Filiberto Lepe appeals the district court's order dismissing his 42 U.S.C. § 1983 claims as barred by res judicata. Because the parties are familiar with the history of this case, we will not recount it here.
I
Lepe's false arrest claim accrued on the date he was held pursuant to legal process, i.e. the date he was arraigned or bound over for trial. Wallace v. Kato, ___ U.S. ___, 127 S.Ct. 1091, 1096, 166 L.Ed.2d 973 (2007). Heck v. Humphrey, 512 U.S. 477, 114 S.Ct. 2364, 129 L.Ed.2d 383 (1994), did not delay the accrual of Lepe's false arrest claim because under Wallace, a § 1983 claim for false arrest "begins to run at the time the claimant becomes detained pursuant to legal process," even "where the arrest is followed by criminal proceedings," Wallace, 127 S.Ct. at 1100. The new rules announced in Wallace apply retroactively to Lepe because the Supreme Court applied these rules to the parties in Wallace. See Reynoldsville Casket Co. v. Hyde, 514 U.S. 749, 752, 115 S.Ct. 1745, 131 L.Ed.2d 820 (1995) (when the Supreme Court announces a new legal rule and applies it to the parties in that case, we must apply the new rule to all pending cases, even if those pending cases "involve predecision events").

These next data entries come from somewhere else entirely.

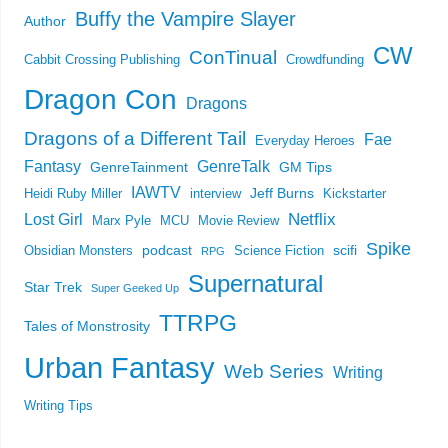
Buffy the Vampire Slayer
Author
CW
ConTinual
Cabbit Crossing Publishing
Crowdfunding
Dragon Con
Dragons
Dragons of a Different Tail
Fae
Everyday Heroes
Fantasy
GenreTalk
GenreTainment
GM Tips
IAWTV
Jeff Burns
Heidi Ruby Miller
interview
Kickstarter
Netflix
Lost Girl
Marx Pyle
MCU
Movie Review
Spike
podcast
scifi
Obsidian Monsters
Science Fiction
RPG
Supernatural
Star Trek
Super Geeked Up
TTRPG
Tales of Monstrosity
Urban Fantasy
Web Series
Writing
Writing Tips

Because Lepe was held pursuant to legal process, at the latest, on May 5, 1999, his false arrest claim accrued on that date and he could have brought this claim in his first civil suit, filed in January 2001. Accordingly, Lepe's false arrest claim is barred by res judicata. Headwaters Inc. v. U.S. Forest Service, 399 F.3d 1047, 1052 (9th Cir. 2005).
II
Lepe's second suit also contained a claim for malicious prosecution. The parties acknowledged in their briefs that this was a state law claim. The district court had discretion to refuse to exercise supplemental jurisdiction over the state law claim, 28 U.S.C. § 1367(c)(3), and it did not abuse that discretion here, Ove v. Gwinn, 264 F.3d 817, 821 (9th Cir. 2001).